Location
- 425 Chop Point Road Woolwich, Maine 04579 United States

Information
- Type: Private Christian school
- Religious affiliation(s): Christian
- Established: 1987; 38 years ago
- Principal: Josh Bailey
- Grades: K-12
- Campus size: 50 acres
- Campus type: Rural
- Color(s): Blue and white
- Mascot: Blue Bear
- Nickname: Blue Bears
- Website: choppointschool.org

= Chop Point School =

School located in Woolwich, Maine, United States

Chop Point School is a private Christian school located in the town of Woolwich, Maine.

== History ==
The school site was originally inhabited by Native Americans sometime in the early 1500s to 1600s. At some point there was likely at least a small farm here and even a small fort possibly. Many archeological artifacts have been found on campus ranging from colonial pipes to Indian arrow heads and fishing weights.
During the revolutionary war it is possible that Benedict Arnold may have stopped here or at least passed by on his way to Canada up the Kennebec River.
In the late 1800s to early 1900s an all girls camp was
established at Chop Point, the camp was called the Merrymeeting Camp at this time.
Then in the 1950s the camp changed hands again as it was purchased by Franklin Hayward and Peter Willard. With this new land they planned to start a Christian summer camp. However, they were forced to postpone any and all building due to the nearby Kennebec River being heavily polluted by upriver waste.

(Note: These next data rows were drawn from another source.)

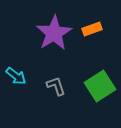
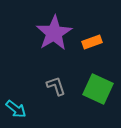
orange rectangle: moved 13 px down
cyan arrow: moved 33 px down
green square: moved 2 px left, 3 px down; rotated 32 degrees counterclockwise
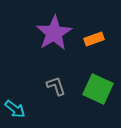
orange rectangle: moved 2 px right, 3 px up
cyan arrow: moved 1 px left
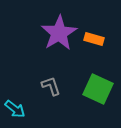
purple star: moved 5 px right
orange rectangle: rotated 36 degrees clockwise
gray L-shape: moved 5 px left
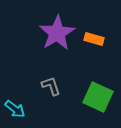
purple star: moved 2 px left
green square: moved 8 px down
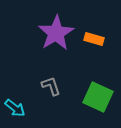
purple star: moved 1 px left
cyan arrow: moved 1 px up
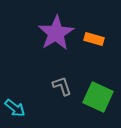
gray L-shape: moved 11 px right
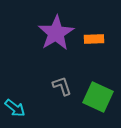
orange rectangle: rotated 18 degrees counterclockwise
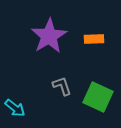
purple star: moved 7 px left, 3 px down
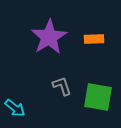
purple star: moved 1 px down
green square: rotated 16 degrees counterclockwise
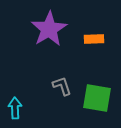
purple star: moved 8 px up
green square: moved 1 px left, 1 px down
cyan arrow: rotated 130 degrees counterclockwise
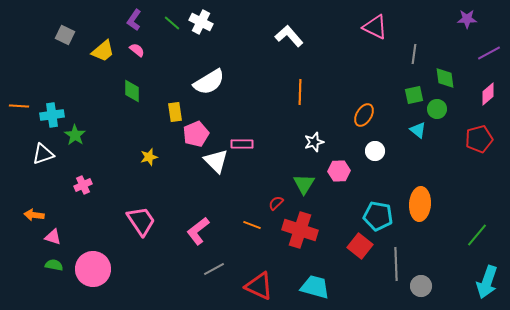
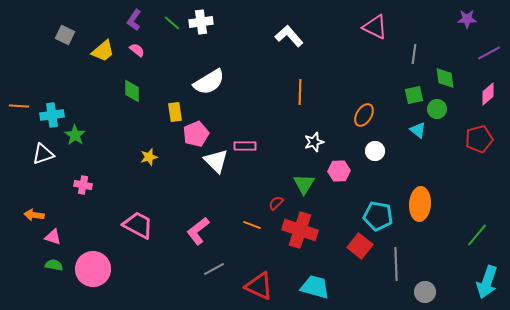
white cross at (201, 22): rotated 35 degrees counterclockwise
pink rectangle at (242, 144): moved 3 px right, 2 px down
pink cross at (83, 185): rotated 36 degrees clockwise
pink trapezoid at (141, 221): moved 3 px left, 4 px down; rotated 28 degrees counterclockwise
gray circle at (421, 286): moved 4 px right, 6 px down
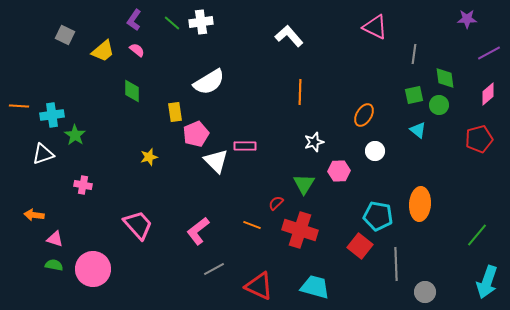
green circle at (437, 109): moved 2 px right, 4 px up
pink trapezoid at (138, 225): rotated 20 degrees clockwise
pink triangle at (53, 237): moved 2 px right, 2 px down
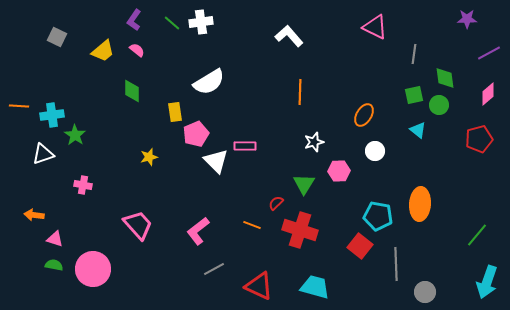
gray square at (65, 35): moved 8 px left, 2 px down
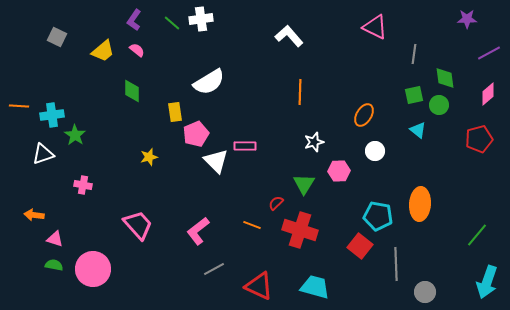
white cross at (201, 22): moved 3 px up
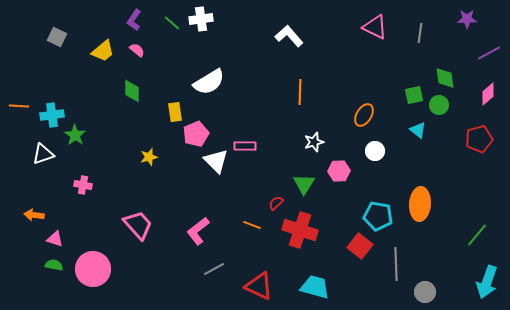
gray line at (414, 54): moved 6 px right, 21 px up
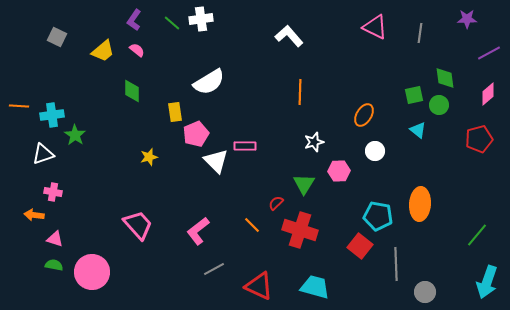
pink cross at (83, 185): moved 30 px left, 7 px down
orange line at (252, 225): rotated 24 degrees clockwise
pink circle at (93, 269): moved 1 px left, 3 px down
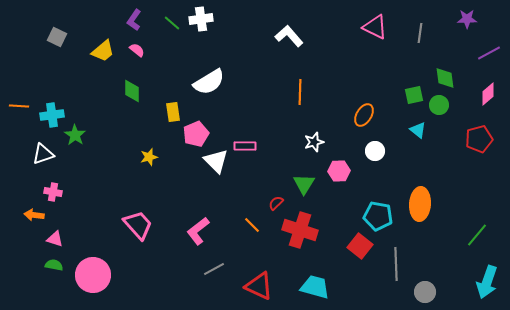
yellow rectangle at (175, 112): moved 2 px left
pink circle at (92, 272): moved 1 px right, 3 px down
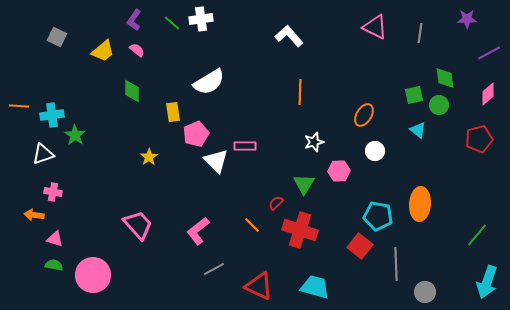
yellow star at (149, 157): rotated 18 degrees counterclockwise
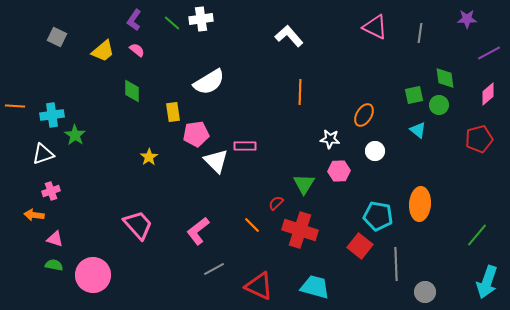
orange line at (19, 106): moved 4 px left
pink pentagon at (196, 134): rotated 15 degrees clockwise
white star at (314, 142): moved 16 px right, 3 px up; rotated 24 degrees clockwise
pink cross at (53, 192): moved 2 px left, 1 px up; rotated 30 degrees counterclockwise
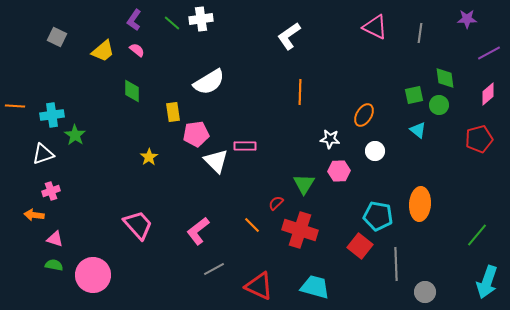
white L-shape at (289, 36): rotated 84 degrees counterclockwise
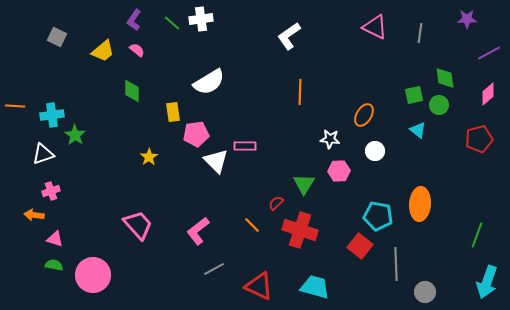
green line at (477, 235): rotated 20 degrees counterclockwise
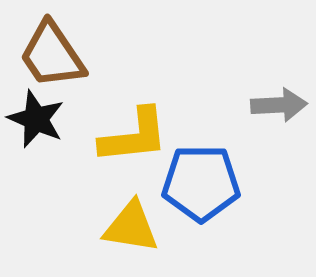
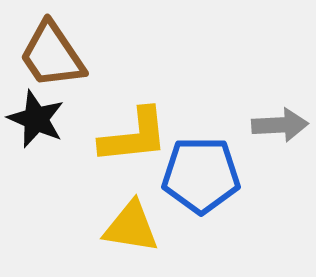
gray arrow: moved 1 px right, 20 px down
blue pentagon: moved 8 px up
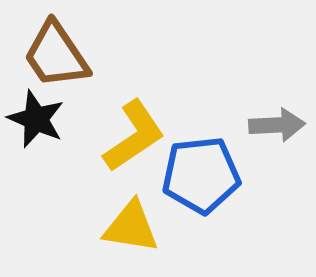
brown trapezoid: moved 4 px right
gray arrow: moved 3 px left
yellow L-shape: rotated 28 degrees counterclockwise
blue pentagon: rotated 6 degrees counterclockwise
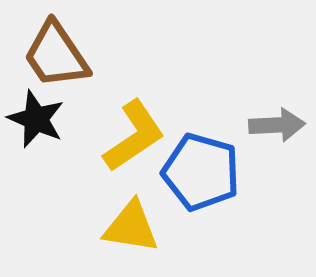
blue pentagon: moved 3 px up; rotated 22 degrees clockwise
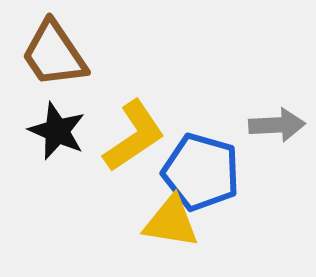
brown trapezoid: moved 2 px left, 1 px up
black star: moved 21 px right, 12 px down
yellow triangle: moved 40 px right, 5 px up
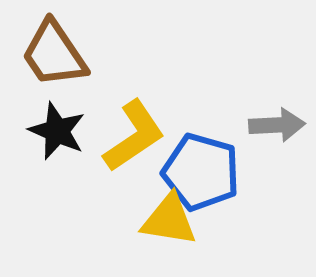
yellow triangle: moved 2 px left, 2 px up
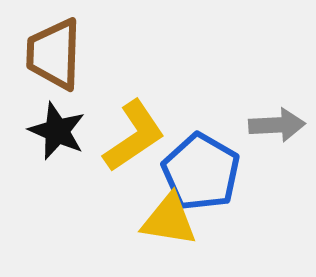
brown trapezoid: rotated 36 degrees clockwise
blue pentagon: rotated 14 degrees clockwise
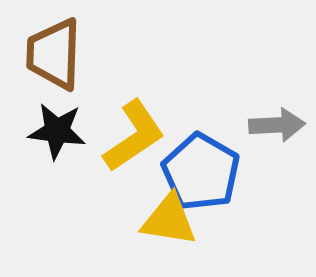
black star: rotated 16 degrees counterclockwise
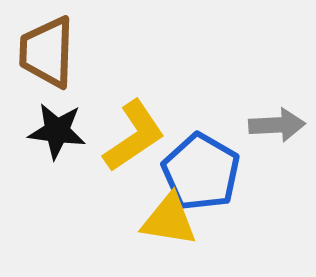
brown trapezoid: moved 7 px left, 2 px up
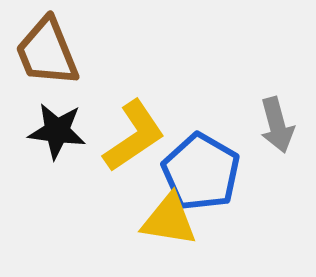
brown trapezoid: rotated 24 degrees counterclockwise
gray arrow: rotated 78 degrees clockwise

This put the plans for a camp on hold until the river was no longer a hazard and once they were later able to receive accreditation from the American Camping Association in 1967. With that, Franklin Hayward and Peter Willard were able to start the Christian summer camp Chop Point. Three decades later, in 1987, Hayward and Willard added Chop Point School, a Christian school, to along with their camp.

== Geography ==
The school is located on Chops Point, a peninsula that juts into the Kennebec River. The campus looks out into Merrymeeting Bay and The Chops. The campus has hills, multiple buildings, camp cabins and a barn. Other facilities include tennis courts, a playground, a large gymnasium, a system of trails along the bay and a soccer field called Bridge Field.

== Students ==
The school's total enrollment is 88 students of ages ranging from kindergarten to the 12th grade. There are exchange students that come every year from all over the world; they typically live at the school during the year. The teacher-student ratio is one to six.

== Athletics ==
Chop Point School offers a variety of sports. The soccer team is class D in the Maine Principals Association. The 2015 soccer team went 2–8, with wins against High-View Christian Academy and Temple Academy. The school also hosts a running club and the basketball team competes in the MCSSL.